Especulamos y tejemos conjeturas hasta última hora de la tarde, cuando decidimos que había llegado el momento de la cena de Navidad. Después de despertar a Marino, le contamos lo que hemos descubierto y seguimos hablando del tema mientras comemos lechuga, cebollas dulces y tomates empapados en vinagre rojo dulce y aceite de oliva prensado en frío. Marino come a cuatro carrillos, corno si no lo hubiera hecho en muchos días y se llena la boca de lasaña mientras nosotros seguimos cambiando ideas y especulando y pagaríamos cualquier cosa por saber la respuesta a esta pregunta: si Carrie Grethen era la persona que acosaba a Benton y tenía alguna vinculación con la familia Chandonne, ¿el asesinato de Benton fue algo más que un simple acto de psicopatía? ¿Su muerte fue fruto de un golpe del crimen organizado, disfrazado para que pareciera algo personal, sin sentido y enloquecido, perpetrado por Carrie, quien estaba más que ansiosa de hacerlo realidad?

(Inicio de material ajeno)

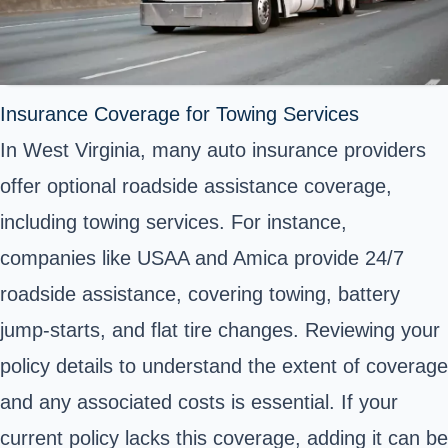
Insurance Coverage for Towing Services
In West Virginia, many auto insurance providers
offer optional roadside assistance coverage,
including towing services. For instance,
companies like USAA and Amica provide 24/7
roadside assistance, covering towing, battery
jump-starts, and flat tire changes. Reviewing your
policy details to understand the extent of coverage
and any associated costs is essential. If your
current policy lacks this coverage, adding it can be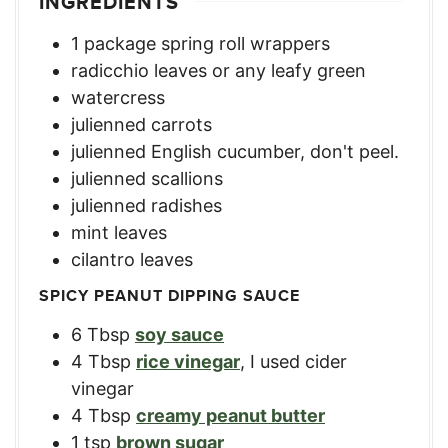
INGREDIENTS
1
package spring roll wrappers
radicchio leaves or any leafy green
watercress
julienned carrots
julienned English cucumber, don't peel.
julienned scallions
julienned radishes
mint leaves
cilantro leaves
SPICY PEANUT DIPPING SAUCE
6
Tbsp
soy sauce
4
Tbsp
rice vinegar
,
I used cider
vinegar
4
Tbsp
creamy peanut butter
1
tsp
brown sugar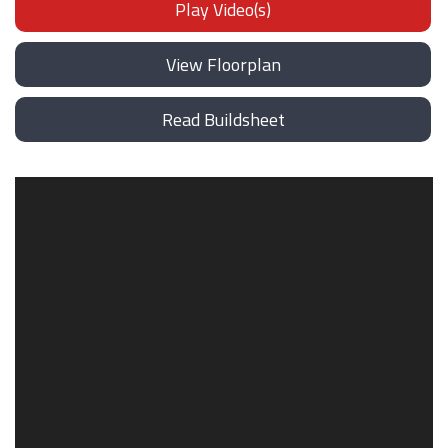
Play Video(s)
View Floorplan
Read Buildsheet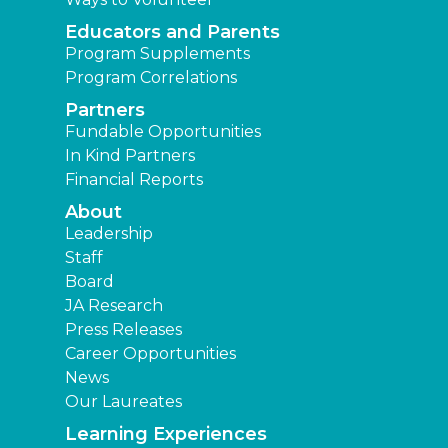
Educators and Parents
Program Supplements
Program Correlations
Partners
Fundable Opportunities
In Kind Partners
Financial Reports
About
Leadership
Staff
Board
JA Research
Press Releases
Career Opportunities
News
Our Laureates
Learning Experiences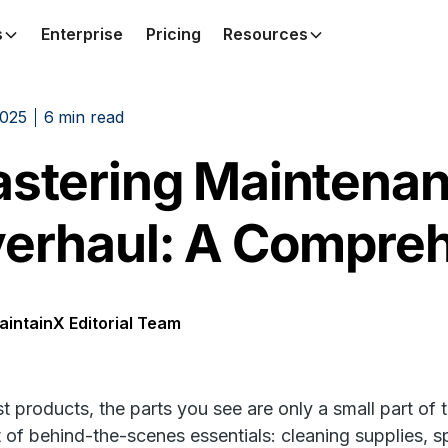
s
Enterprise
Pricing
Resources
2025
6
min read
stering Maintenanc
erhaul: A Compreh
aintainX Editorial Team
t products, the parts you see are only a small part of t
st of behind-the-scenes essentials: cleaning supplies, 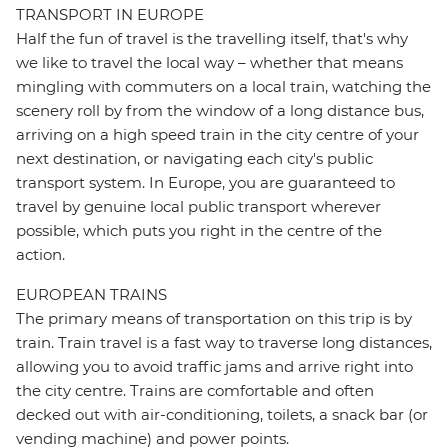
TRANSPORT IN EUROPE
Half the fun of travel is the travelling itself, that's why
we like to travel the local way – whether that means
mingling with commuters on a local train, watching the
scenery roll by from the window of a long distance bus,
arriving on a high speed train in the city centre of your
next destination, or navigating each city's public
transport system. In Europe, you are guaranteed to
travel by genuine local public transport wherever
possible, which puts you right in the centre of the
action.
EUROPEAN TRAINS
The primary means of transportation on this trip is by
train. Train travel is a fast way to traverse long distances,
allowing you to avoid traffic jams and arrive right into
the city centre. Trains are comfortable and often
decked out with air-conditioning, toilets, a snack bar (or
vending machine) and power points.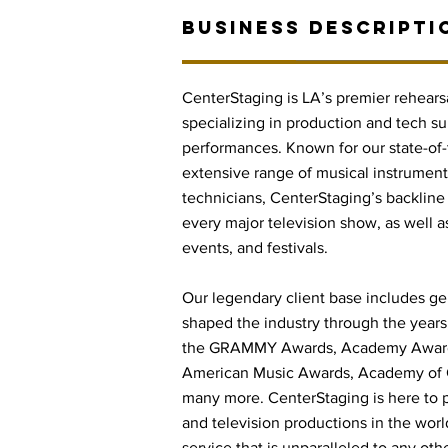
BUSINESS DESCRIPTI
CenterStaging is LA’s premier rehearsa
specializing in production and tech sup
performances. Known for our state-of-t
extensive range of musical instrument
technicians, CenterStaging’s backline 
every major television show, as well a
events, and festivals.
Our legendary client base includes gene
shaped the industry through the years,
the GRAMMY Awards, Academy Awards
American Music Awards, Academy of 
many more. CenterStaging is here to p
and television productions in the world
service that is unparalleled to any othe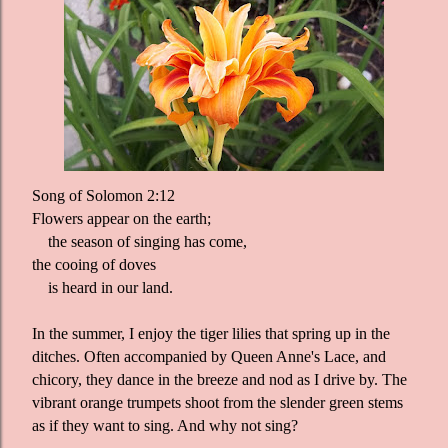
Song of Solomon 2:12
Flowers appear on the earth;
the season of singing has come,
the cooing of doves
is heard in our land.
In the summer, I enjoy the tiger lilies that spring up in the
ditches. Often accompanied by Queen Anne's Lace, and
chicory, they dance in the breeze and nod as I drive by. The
vibrant orange trumpets shoot from the slender green stems
as if they want to sing. And why not sing?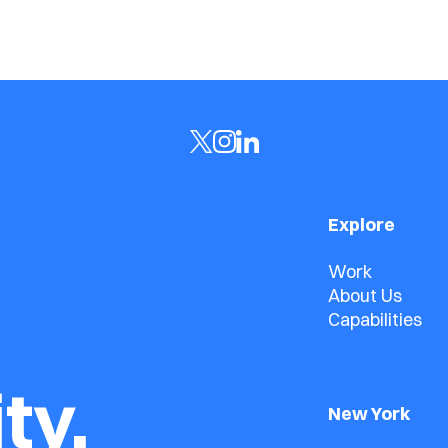
Explore
Work
About Us
Capabilities
ty.
New York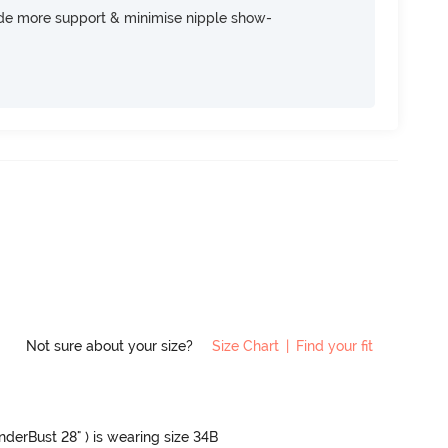
ide more support & minimise nipple show-
Not sure about your size?
Size Chart
|
Find your fit
UnderBust 28" ) is wearing size 34B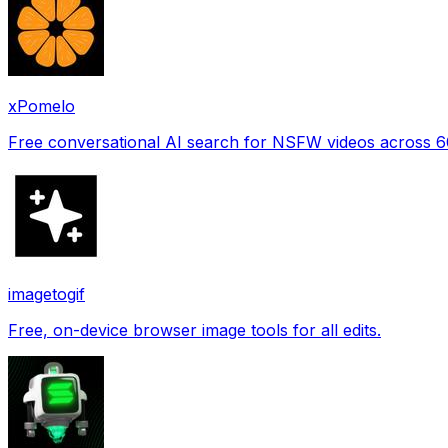
xPomelo
Free conversational AI search for NSFW videos across 
imagetogif
Free, on-device browser image tools for all edits.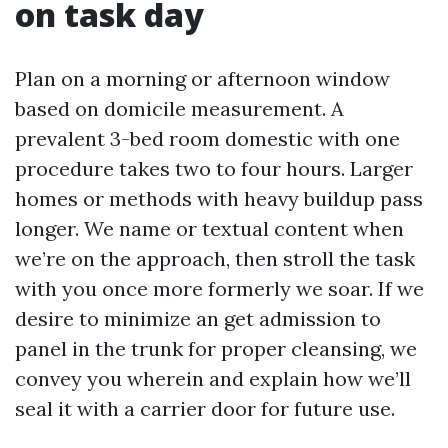
on task day
Plan on a morning or afternoon window
based on domicile measurement. A
prevalent 3-bed room domestic with one
procedure takes two to four hours. Larger
homes or methods with heavy buildup pass
longer. We name or textual content when
we’re on the approach, then stroll the task
with you once more formerly we soar. If we
desire to minimize an get admission to
panel in the trunk for proper cleansing, we
convey you wherein and explain how we’ll
seal it with a carrier door for future use.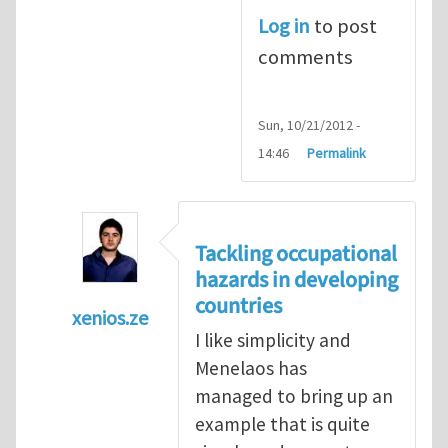
Log in
to post
comments
Sun, 10/21/2012 -
14:46
Permalink
Tackling occupational
hazards in developing
countries
xenios.ze
I like simplicity and
In reply to
Tackling occupational hazards i
Menelaos has
managed to bring up an
example that is quite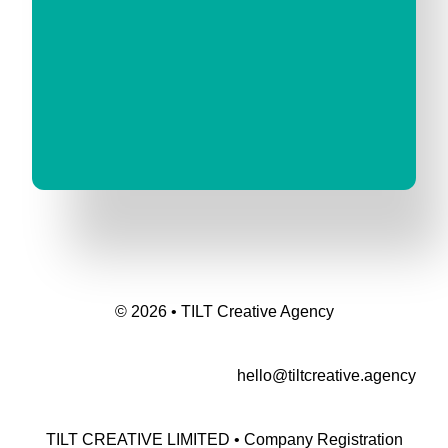
© 2026 • TILT Creative Agency
hello@tiltcreative.agency
TILT CREATIVE LIMITED • Company Registration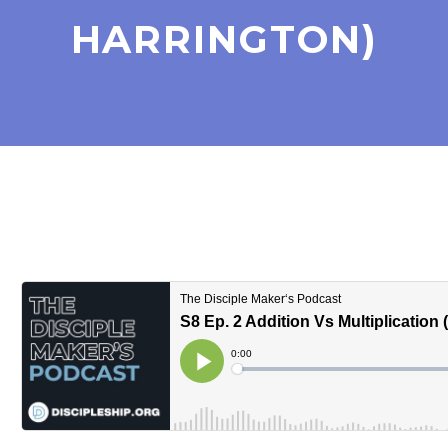
HARRINGTON)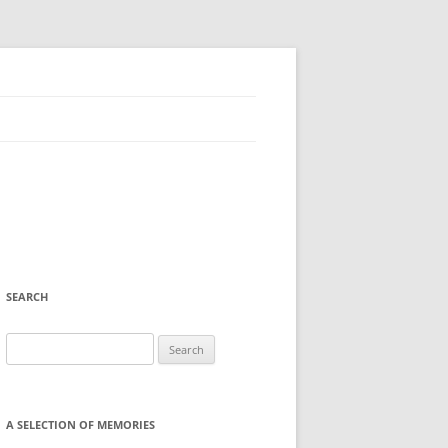
SEARCH
Search
for:
A SELECTION OF MEMORIES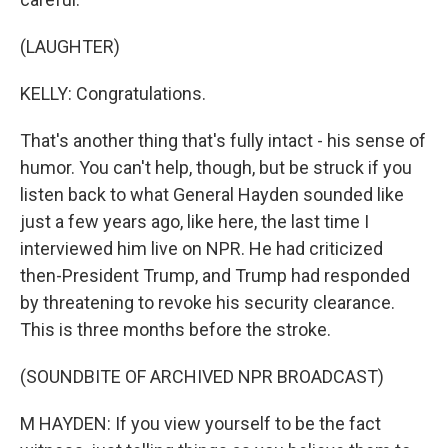
(LAUGHTER)
KELLY: Congratulations.
That's another thing that's fully intact - his sense of
humor. You can't help, though, but be struck if you
listen back to what General Hayden sounded like
just a few years ago, like here, the last time I
interviewed him live on NPR. He had criticized
then-President Trump, and Trump had responded
by threatening to revoke his security clearance.
This is three months before the stroke.
(SOUNDBITE OF ARCHIVED NPR BROADCAST)
M HAYDEN: If you view yourself to be the fact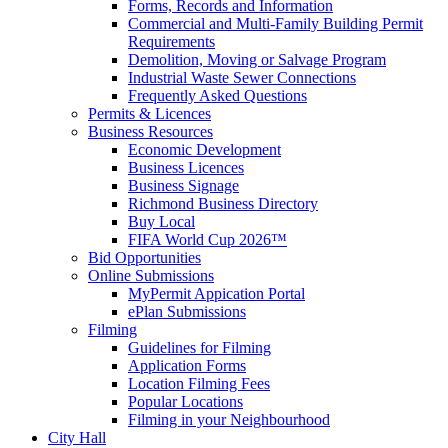
Forms, Records and Information
Commercial and Multi-Family Building Permit
Requirements
Demolition, Moving or Salvage Program
Industrial Waste Sewer Connections
Frequently Asked Questions
Permits & Licences
Business Resources
Economic Development
Business Licences
Business Signage
Richmond Business Directory
Buy Local
FIFA World Cup 2026™
Bid Opportunities
Online Submissions
MyPermit Appication Portal
ePlan Submissions
Filming
Guidelines for Filming
Application Forms
Location Filming Fees
Popular Locations
Filming in your Neighbourhood
City Hall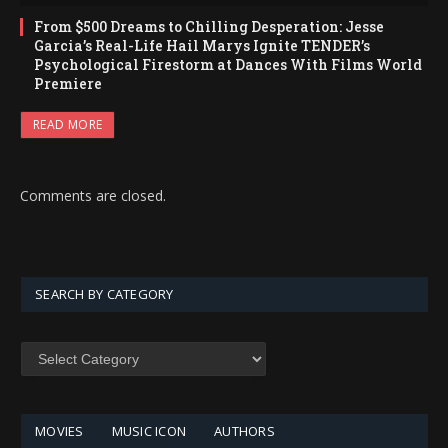
From $500 Dreams to Chilling Desperation: Jesse
Garcia’s Real-Life Hail Marys Ignite TENDER’s
Psychological Firestorm at Dances With Films World
Premiere
READ MORE
Comments are closed.
SEARCH BY CATEGORY
SEARCH
BY
CATEGORY
MOVIES
MUSIC ICON
AUTHORS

—En otras palabras —me dice Marino con la boca llena—. ¿la muerte de Benton fue parecida a lo que te acusan a ti?
Todos quedamos en silencio. Ninguno de nosotros alcanza a entender bien el sentido de esas palabras, pero un momento después, yo sí.
—¿Lo que estás diciendo es que existía un motivo real para matarlo, pero se lo disfrazó para que pareciera un asesinato serial?
Él se encoge de hombros.
—Es lo mismo que tu caso: te acusan de asesinar a Bray y lo disfrazan para que parezca que el hombre lobo lo hizo.
—Tal vez por eso Interpol se molestó tanto —reflexiona Lucy.
Marino se sirve el excelente vino francés que se bebe de un sorbo como si fuera Gatorade.